» **Transcribed page contents**
※

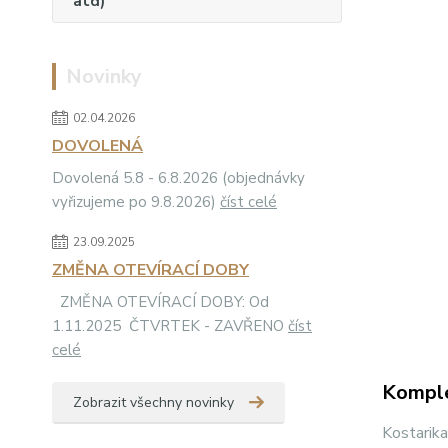
atd)
Novinky
02.04.2026
DOVOLENÁ
Dovolená 5.8 - 6.8.2026 (objednávky
vyřizujeme po 9.8.2026)
číst celé
23.09.2025
ZMĚNA OTEVÍRACÍ DOBY
ZMĚNA OTEVÍRACÍ DOBY: Od
1.11.2025 ČTVRTEK - ZAVŘENO
číst
celé
Komple
Zobrazit všechny novinky
Kostarika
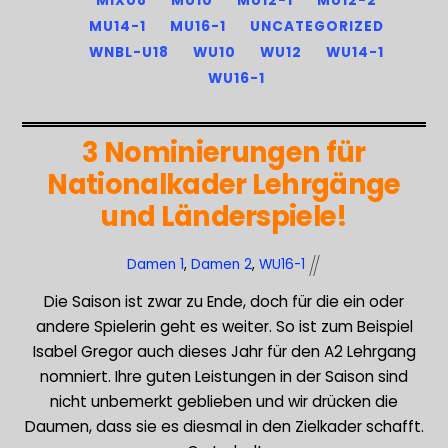
MIXU8
MU10
MU12-1
MU12-2
MU14-1
MU16-1
UNCATEGORIZED
WNBL-U18
WU10
WU12
WU14-1
WU16-1
3 Nominierungen für
Nationalkader Lehrgänge
und Länderspiele!
Damen 1
,
Damen 2
,
WU16-1
Die Saison ist zwar zu Ende, doch für die ein oder
andere Spielerin geht es weiter. So ist zum Beispiel
Isabel Gregor auch dieses Jahr für den A2 Lehrgang
nomniert. Ihre guten Leistungen in der Saison sind
nicht unbemerkt geblieben und wir drücken die
Daumen, dass sie es diesmal in den Zielkader schafft.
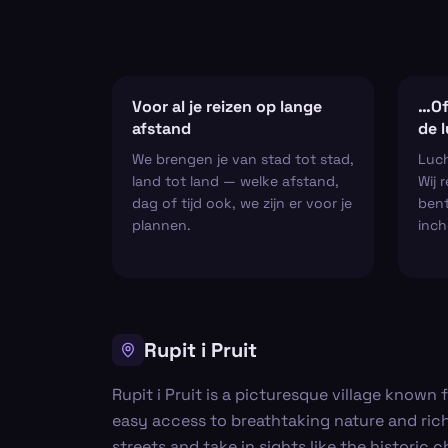
Voor al je reizen op lange
…Of
afstand
de 
We brengen je van stad tot stad,
Luch
land tot land — welke afstand,
Wij 
dag of tijd ook, we zijn er voor je
bent
plannen.
inch
Rupit i Pruit
Rupit i Pruit is a picturesque village known 
easy access to breathtaking nature and rich
streets and take in sights like the historic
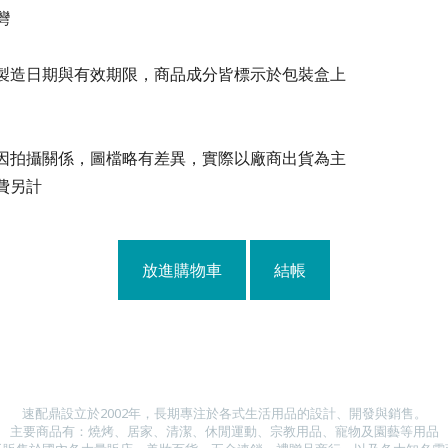
灣
製造日期與有效期限，商品成分皆標示於包裝盒上
因拍攝關係，圖檔略有差異，實際以廠商出貨為主
費另計
放進購物車
結帳
速配鼎設立於2002年，長期專注於各式生活用品的設計、開發與銷售。
主要商品有：燒烤、居家、清潔、休閒運動、宗教用品、寵物及園藝等用品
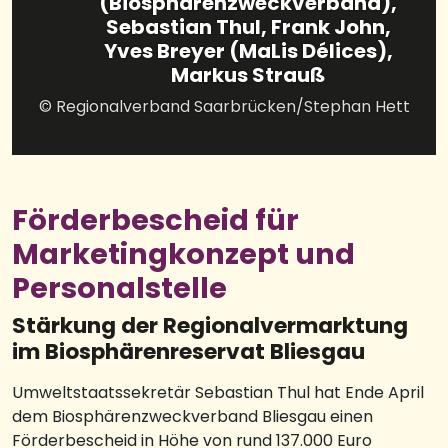
(Biosphärenzweckverband),
Sebastian Thul, Frank John,
Yves Breyer (MaLis Délices),
Markus Strauß
© Regionalverband Saarbrücken/Stephan Hett
Förderbescheid für
Marketingkonzept und
Personalstelle
Stärkung der Regionalvermarktung
im Biosphärenreservat Bliesgau
Umweltstaatssekretär Sebastian Thul hat Ende April
dem Biosphärenzweckverband Bliesgau einen
Förderbescheid in Höhe von rund 137.000 Euro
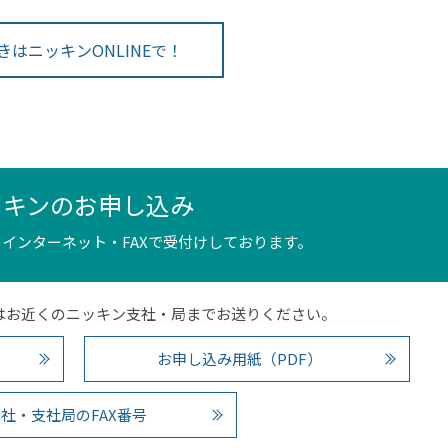
きはニッキンONLINEで！
ッキンのお申し込み
インターネット・FAXで受付けしております。
4）またはお近くのニッキン支社・局までお送りください。
お申し込み用紙（PDF）
社・支社局のFAX番号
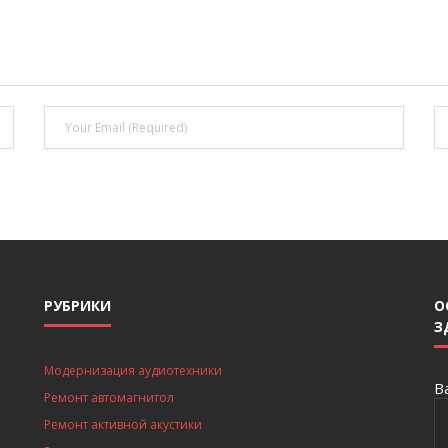
РУБРИКИ
О
З
Модернизация аудиотехники
В
Ремонт автомагнитол
Ремонт активной акустики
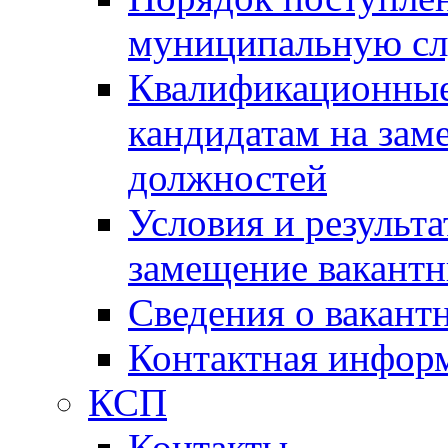
муниципальную с
Квалификационные
кандидатам на зам
должностей
Условия и результ
замещение вакант
Сведения о вакант
Контактная инфор
КСП
Контакты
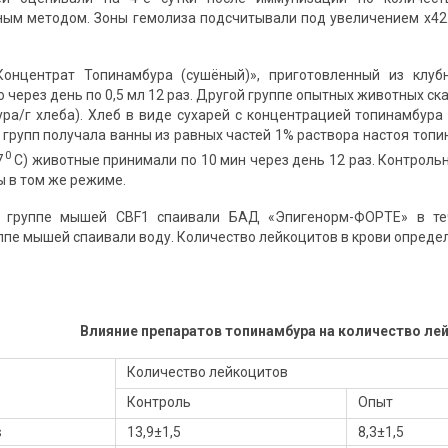
м методом. Зоны гемолиза подсчитывали под увеличением х42.
Концентрат Топинамбура (сушёный)», приготовленный из клубн
 через день по 0,5 мл 12 раз. Другой группе опытных животных с
ура/г хлеба). Хлеб в виде сухарей с концентрацией топинамбура 
групп получала ванны из равных частей 1% раствора настоя топин
0
7
С) животные принимали по 10 мин через день 12 раз. Контрол
ы в том же режиме.
 группе мышей CBF1 спаивали БАД «Эпигенорм-ФОРТЕ» в теч
ппе мышей спаивали воду. Количество лейкоцитов в крови опред
Влияние препаратов топинамбура на количество ле
Количество лейкоцитов
Контроль
Опыт
s
13,9±1,5
8,3±1,5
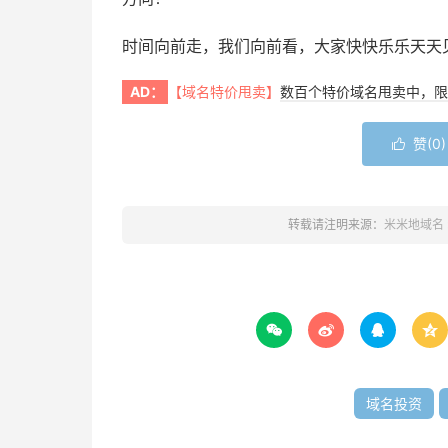
时间向前走，我们向前看，大家快快乐乐天天
AD：
【域名特价甩卖】
数百个特价域名甩卖中，限
赞(
0
)

转载请注明来源：
米米地域名




域名投资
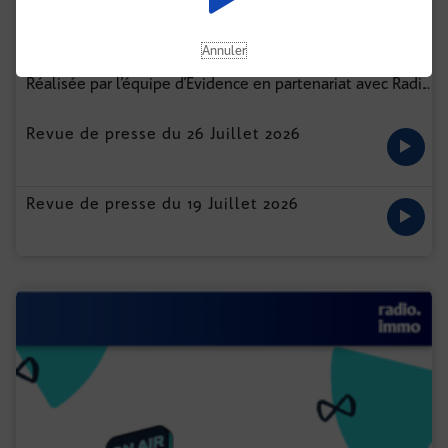
Annuler
EXPRESS IMMO BY EVIDENCE
Réalisée par l’équipe d’Évidence en partenariat avec Radio Immo, Express Immo vous propose chaque semaine une revue de presse audio des actualités marquantes du secteur.
...
Revue de presse du 26 Juillet 2026
Revue de presse du 19 Juillet 2026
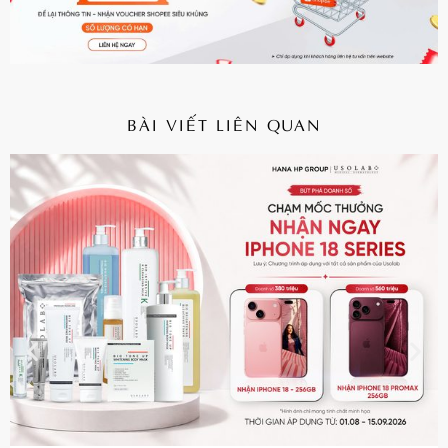
BÀI VIẾT LIÊN QUAN
CHI TIẾT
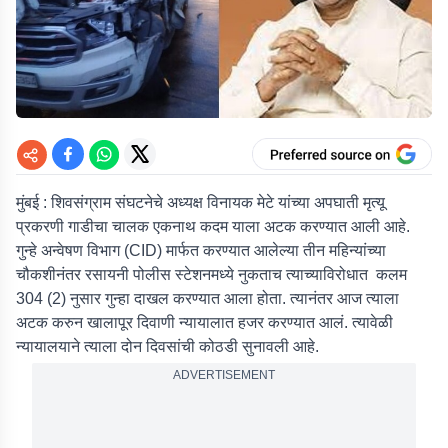
मुंबई : शिवसंग्राम संघटनेचे अध्यक्ष विनायक मेटे यांच्या अपघाती मृत्यू
प्रकरणी गाडीचा चालक एकनाथ कदम याला अटक करण्यात आली आहे.
गुन्हे अन्वेषण विभाग (CID) मार्फत करण्यात आलेल्या तीन महिन्यांच्या
चौकशीनंतर रसायनी पोलीस स्टेशनमध्ये नुकताच त्याच्याविरोधात कलम
304 (2) नुसार गुन्हा दाखल करण्यात आला होता. त्यानंतर आज त्याला
अटक करुन खालापूर दिवाणी न्यायालात हजर करण्यात आलं. त्यावेळी
न्यायालयाने त्याला दोन दिवसांची कोठडी सुनावली आहे.
ADVERTISEMENT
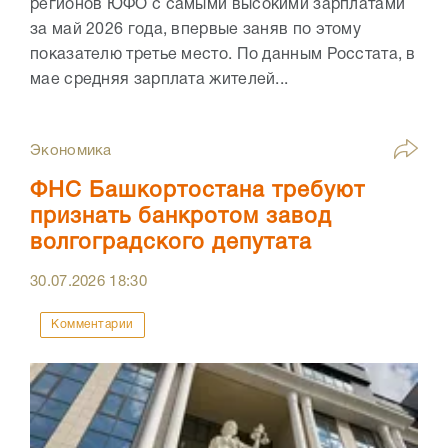
регионов ЮФО с самыми высокими зарплатами
за май 2026 года, впервые заняв по этому
показателю третье место. По данным Росстата, в
мае средняя зарплата жителей...
Экономика
ФНС Башкортостана требуют
признать банкротом завод
волгоградского депутата
30.07.2026
18:30
Комментарии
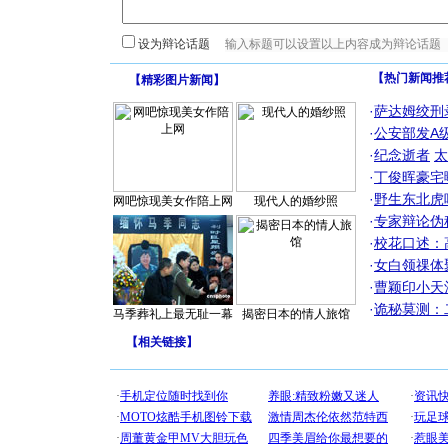
设为辩论话题
【热门新闻推
【
精彩图片新闻
】
·
萨达姆绞刑
·
公安部发A
·
纪念逝者
太
·
丁俊晖豪宅
·
野生东北虎
网吧惊现美女作陪上网
现代人的婚纱照
·
专家辩论伪
·
校花口述：
·
女白领祼体
·
曹颖印小天
·
诡秘莫测：
马季葬礼上最无耻一幕
揭密日本的情人旅馆
【
相关链接
】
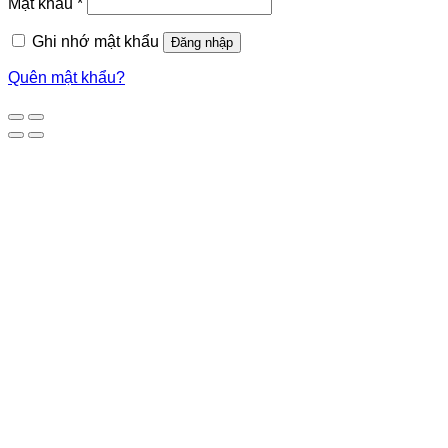
Mật khẩu
*
Ghi nhớ mật khẩu
Đăng nhập
Quên mật khẩu?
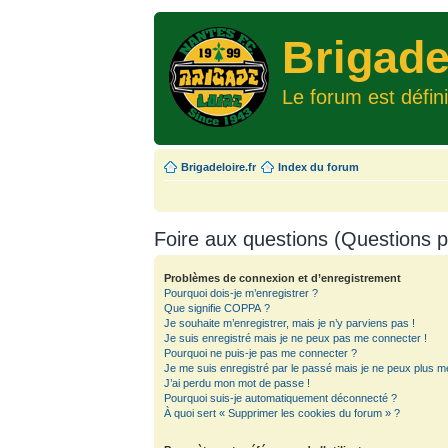
Brigade
Le forum est défin
Brigadeloire.fr
Index du forum
Foire aux questions (Questions
Problèmes de connexion et d’enregistrement
Pourquoi dois-je m’enregistrer ?
Que signifie COPPA ?
Je souhaite m’enregistrer, mais je n’y parviens pas !
Je suis enregistré mais je ne peux pas me connecter !
Pourquoi ne puis-je pas me connecter ?
Je me suis enregistré par le passé mais je ne peux plus m
J’ai perdu mon mot de passe !
Pourquoi suis-je automatiquement déconnecté ?
À quoi sert « Supprimer les cookies du forum » ?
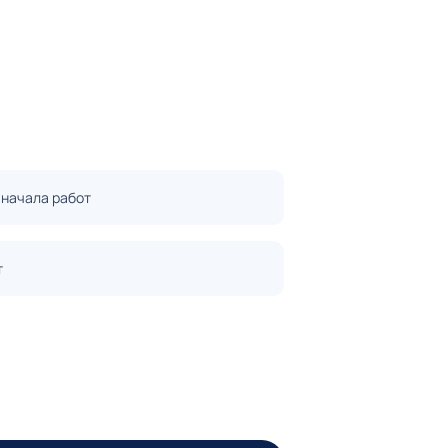
 начала работ
т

※

Only the lines above from the one with "im Biosphärenreservat Bliesgau" to the one with "4）またはお近くのニッキン支社・局までお送りください。" should be printed, both included and exactly as written; no picture belongs in the copy.

im Biosphärenreservat Bliesgau
Umweltstaatssekretär Sebastian Thul hat Ende April
dem Biosphärenzweckverband Bliesgau einen
Förderbescheid in Höhe von rund 137.000 Euro
きはニッキンONLINEで！
ッキンのお申し込み
インターネット・FAXで受付けしております。
4）またはお近くのニッキン支社・局までお送りください。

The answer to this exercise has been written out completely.